= Kinnaraya =

Kinnaraya or Kinnarayo also Kinnara are a social group or a caste among the Sinhalese of Sri Lanka. Similar to the Paraiyar of the Tamil Nadu state in South India.

==Origins==
As the mainstream Sinhalese speakers claim North Indian ethnic origins, the presence of many South Indian-type social groups like the Kinnaraya indicate a complex migration history from India to Sri Lanka. But Kinnaraya do indicate vestiges of tribal origins like the other formerly untouchable caste Rodiyas. Some anthropologists believe that the early society of Sri Lanka looked to South India for manpower to fulfill functional needs as land was cleared and new villages founded. The indigenous people of Sri Lanka known in the legends as Yakkas and Nagas also fused with the caste structure at the bottom as marginal people providing needed support services for survival as their habitats were cleared or simply taken over. Unlike other Sinhalese castes there is anecdotal evidence that along with Rodiyas, the Kinnarays were an indigenous tribal group that eventually became a Dalit-like caste.
==Etymology==
The origin of the word Kinnara is complex and number of theories have been proposed. But it is not clear how this early Vedic or Proto-Dravidian word or a word similar to it came to describe this small social group. Most Hindu and Buddhist literature have differing meanings for this word.

==Status==
As a numerically small and culturally insignificant community they have not been able to upgrade their social position in the society.

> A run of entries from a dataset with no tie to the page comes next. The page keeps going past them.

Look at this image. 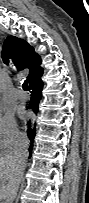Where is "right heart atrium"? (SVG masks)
Instances as JSON below:
<instances>
[{"instance_id":"right-heart-atrium-1","label":"right heart atrium","mask_w":89,"mask_h":203,"mask_svg":"<svg viewBox=\"0 0 89 203\" xmlns=\"http://www.w3.org/2000/svg\"><path fill=\"white\" fill-rule=\"evenodd\" d=\"M23 133L19 130L12 113L0 114V145L5 152L13 151L23 140Z\"/></svg>"}]
</instances>
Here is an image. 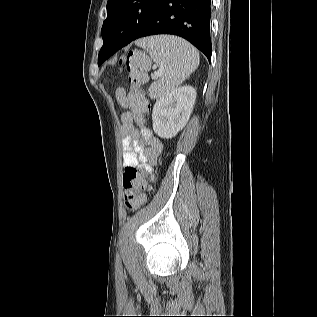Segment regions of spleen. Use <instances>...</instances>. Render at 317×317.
Returning a JSON list of instances; mask_svg holds the SVG:
<instances>
[{
    "label": "spleen",
    "instance_id": "spleen-1",
    "mask_svg": "<svg viewBox=\"0 0 317 317\" xmlns=\"http://www.w3.org/2000/svg\"><path fill=\"white\" fill-rule=\"evenodd\" d=\"M136 45L146 49L160 65L161 78L148 89L151 99H158L174 90L199 65L198 51L187 41L175 36L160 35L140 39Z\"/></svg>",
    "mask_w": 317,
    "mask_h": 317
}]
</instances>
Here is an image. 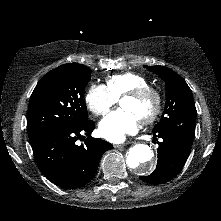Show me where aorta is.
<instances>
[{"label": "aorta", "mask_w": 221, "mask_h": 221, "mask_svg": "<svg viewBox=\"0 0 221 221\" xmlns=\"http://www.w3.org/2000/svg\"><path fill=\"white\" fill-rule=\"evenodd\" d=\"M126 162L131 172L146 175L153 172L156 166L153 150L146 144H135L127 154Z\"/></svg>", "instance_id": "obj_1"}]
</instances>
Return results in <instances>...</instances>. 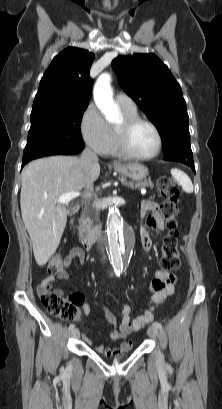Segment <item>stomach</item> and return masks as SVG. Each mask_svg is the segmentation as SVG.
<instances>
[{"mask_svg":"<svg viewBox=\"0 0 222 409\" xmlns=\"http://www.w3.org/2000/svg\"><path fill=\"white\" fill-rule=\"evenodd\" d=\"M114 170L133 181H141L148 175L147 167L139 163L122 164L115 166Z\"/></svg>","mask_w":222,"mask_h":409,"instance_id":"obj_1","label":"stomach"}]
</instances>
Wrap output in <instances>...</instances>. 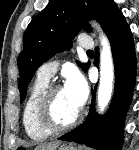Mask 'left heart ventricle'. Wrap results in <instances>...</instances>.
<instances>
[{
    "mask_svg": "<svg viewBox=\"0 0 139 150\" xmlns=\"http://www.w3.org/2000/svg\"><path fill=\"white\" fill-rule=\"evenodd\" d=\"M64 88L55 92L51 103V117L60 125L71 122L80 110Z\"/></svg>",
    "mask_w": 139,
    "mask_h": 150,
    "instance_id": "left-heart-ventricle-1",
    "label": "left heart ventricle"
}]
</instances>
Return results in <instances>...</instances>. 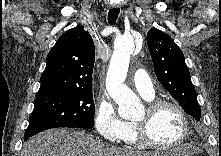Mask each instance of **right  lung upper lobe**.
Instances as JSON below:
<instances>
[{"instance_id":"1","label":"right lung upper lobe","mask_w":221,"mask_h":156,"mask_svg":"<svg viewBox=\"0 0 221 156\" xmlns=\"http://www.w3.org/2000/svg\"><path fill=\"white\" fill-rule=\"evenodd\" d=\"M94 42L80 25L68 30L49 51L36 98L92 90Z\"/></svg>"}]
</instances>
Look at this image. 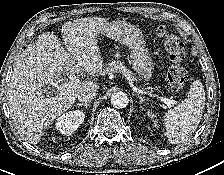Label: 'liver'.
Instances as JSON below:
<instances>
[{"label": "liver", "mask_w": 224, "mask_h": 175, "mask_svg": "<svg viewBox=\"0 0 224 175\" xmlns=\"http://www.w3.org/2000/svg\"><path fill=\"white\" fill-rule=\"evenodd\" d=\"M106 24L105 18L97 17L66 22L61 33L69 52L54 33L44 32L20 55L9 83L8 106L23 140L37 143L43 130L72 107L80 91L99 89L93 81L61 89L56 79L62 74L74 79L82 70L92 76L102 74L104 62L96 37ZM45 85L55 86L58 94L45 96Z\"/></svg>", "instance_id": "liver-1"}]
</instances>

Many live as agricultural or domestic workers, overseas maids in the Middle East, or especially since the Black July civil war pogroms as recruits in the army.

==Sub divisions==
There used to be many clan-like subdivisions within the caste that are not attested in the known literature.

==Religion==
Although many Kinnaraya purport to adhere to the conservative Theravada Buddhism there is a widespread belief in Demons, Spirits, Hindu deities and practice of related rituals such as spirit possession and cursing rituals. The Kinnaraya community is particularly known for its performances of the comic opera Sokari performed on the Kamatha threshing floor in honor of the goddess Pattini and the god Kataragama.